Attenuation of channel kinetics and conductance by cholesterol: an interpretation using structural stress as a unifying concept.

The ubiquity of cholesterol in cell membranes and changes in its concentration during development, aging and in various diseases suggest that it plays an important role in modulating cell function. We examined this possibility by monitoring the effects of cholesterol on the activity of the calcium-activated potassium (BK) channel reconstituted into lipid bilayers from rat brain homogenates. Increasing the cholesterol concentration to 11% of total lipid weight resulted in a 70% reduction in channel mean open time and a reduction of the open probability of the channel by 80%. Channel conductance was reduced by 7%. Cholesterol is known to change the order state and the modulus of compressibility of bilayers. These physico-chemical changes may be translated into an overall increase in the structural stress in the bilayer, and this force may be transmitted to proteins residing therein. By examining the characteristics of the BK channel as a function of temperature, in the presence and absence of cholesterol, we were able to estimate the activation energy based on Arrhenius plots of channel kinetics.
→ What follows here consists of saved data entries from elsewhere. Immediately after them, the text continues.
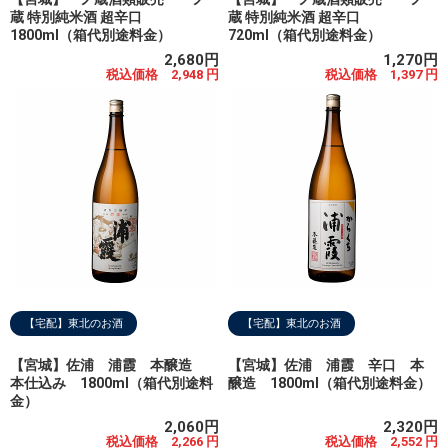
蔵 特別純米酒 超辛口
蔵 特別純米酒 超辛口
1800ml（箱代別途料金）
720ml（箱代別途料金）
2,680円
1,270円
税込価格 2,948 円
税込価格 1,397 円
【宅配】東北のお酒
【宅配】東北のお酒
【宮城】佐浦 浦霞 本醸造
【宮城】佐浦 浦霞 辛口 本
本仕込み 1800ml（箱代別途料
醸造 1800ml（箱代別途料金）
金）
2,060円
2,320円
税込価格 2,266 円
税込価格 2,552 円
Cholesterol reduced the activation energy of the BK channel by 50% for the open to closed transition. This result is consistent with an increased stress energy in the bilayer and favors the channel moving into the closed state. Taken together, these data are consistent with a model in which cholesterol induces structural stress which enhances the transition from the open to the closed state of the channel. We suggest that this is an important mechanism for regulating the activity of membrane-integral proteins and therefore membrane function, and that the concept of structural stress may be relevant to understanding the modulation of ion channel activity in cell membranes.